Artificial intelligence is starting to write the code that moves money on blockchains. The Artificial Superintelligence Alliance and developer platform Matterhorn say they want to make sure that code is safe.
"We're at the beginning of a world where dApps become 'just Apps', commonplace like the websites and apps we use today," the company said in a statement. "Every other tool in this space is racing to ship code faster. We think that's the wrong race. The builders who build dApps that handle real money and real users need a platform they can trust, and this partnership is how we build it."
To mitigate this threat, Matterhorn founder Abhinav Ramesh said the company is working with outside security auditors and automated tools to help developers review AI-generated smart contracts before deployment.
“We partner with security audit companies who can offer audit services through Matterhorn for builders on Matterhorn,” Ramesh told Decrypt. “We have AI agents as well that do agentic audits, but we absolutely don’t recommend doing just that for mainnet applications.”
“We make it easy for users to connect MCPs, build/use skills, build dApps, and deploy from a single platform,” Ramesh said. “We are working with the ASI team on 'blessed templates' to make it easier to build safer contracts specifically for formal verification-based languages.”
The company said developers can connect with third-party auditors through the platform before launching contracts on a live blockchain. However, while Matterhorn said its platform accelerates development, it does not guarantee security.
“We are a strong enabler for builders who want to build on Web3,” Ramesh said. “There are absolutely no guarantees of any kind from the Matterhorn team on safety or security.”
Ramesh said Matterhorn and the ASI Alliance are developing “blessed templates” to help developers build safer smart contracts while integrating ASI:Cloud to provide the computing power for AI systems that generate and analyze code for MeTTa, the ASI:Chain programming language.

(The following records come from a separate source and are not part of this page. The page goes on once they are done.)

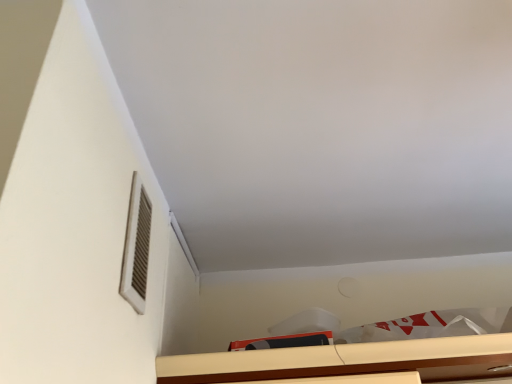 Question: Is white matte vent at upper left taller or shorter than wooden cabinet at lower center?

Choices:
 (A) short
 (B) tall

Answer: (B)

Question: Based on their sizes in the image, would you say white matte vent at upper left is bigger or smaller than wooden cabinet at lower center?

Choices:
 (A) big
 (B) small

Answer: (B)

Question: Is white matte vent at upper left in front of or behind wooden cabinet at lower center in the image?

Choices:
 (A) front
 (B) behind

Answer: (A)

Question: Is wooden cabinet at lower center bigger or smaller than white matte vent at upper left?

Choices:
 (A) small
 (B) big

Answer: (B)

Question: From the image's perspective, is wooden cabinet at lower center positioned above or below white matte vent at upper left?

Choices:
 (A) below
 (B) above

Answer: (A)

Question: Would you say wooden cabinet at lower center is to the left or to the right of white matte vent at upper left in the picture?

Choices:
 (A) left
 (B) right

Answer: (B)

Question: Considering the positions of wooden cabinet at lower center and white matte vent at upper left in the image, is wooden cabinet at lower center taller or shorter than white matte vent at upper left?

Choices:
 (A) short
 (B) tall

Answer: (A) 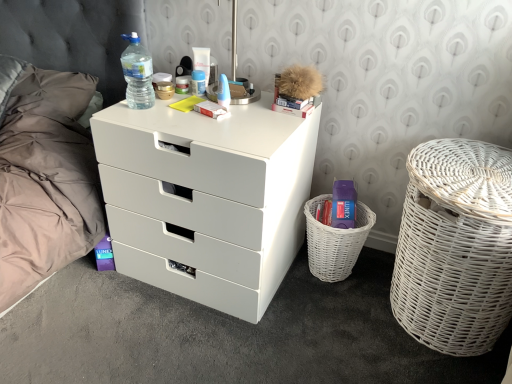 Locate an element on the screen. The image size is (512, 384). vacant area that is in front of white matte chest of drawers at center is located at coordinates (185, 336). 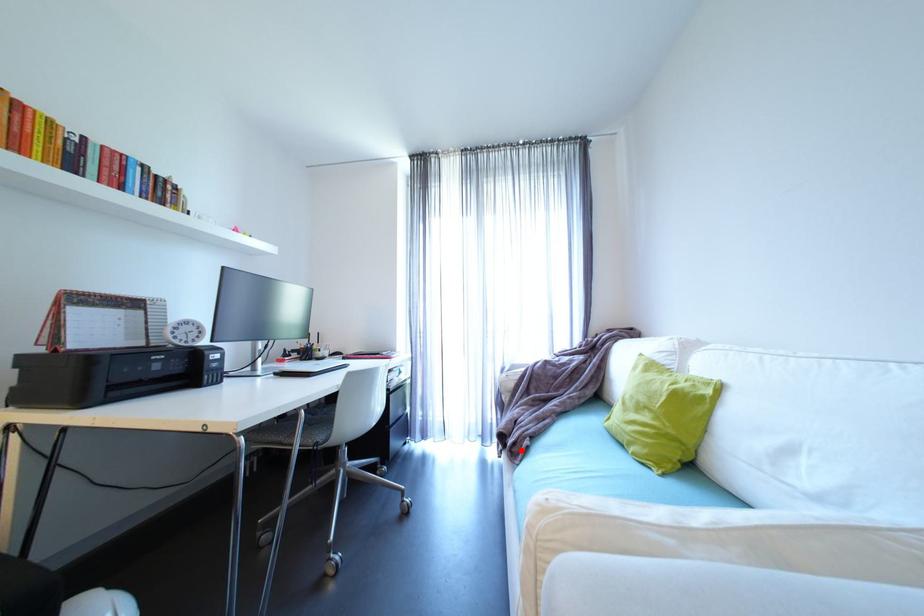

Khellar Crawford, chief innovation officer of SingularityNET, said much of the blockchain industry relies on a “patch-and-pray” approach—writing smart contracts in languages poorly suited for complex concurrency and relying on auditors to catch flaws—while F1R3FLY and ASI:Chain use what he called a “correct-by-construction” architecture based on Rho calculus.
“We don’t guess if an application is safe, we mathematically prove it using spatial behavioral types,” Crawford told Decrypt. “Before a single line of code ever touches the live network, the math itself guarantees that there will be no deadlocks, no race-condition exploits, and no leaked funds.”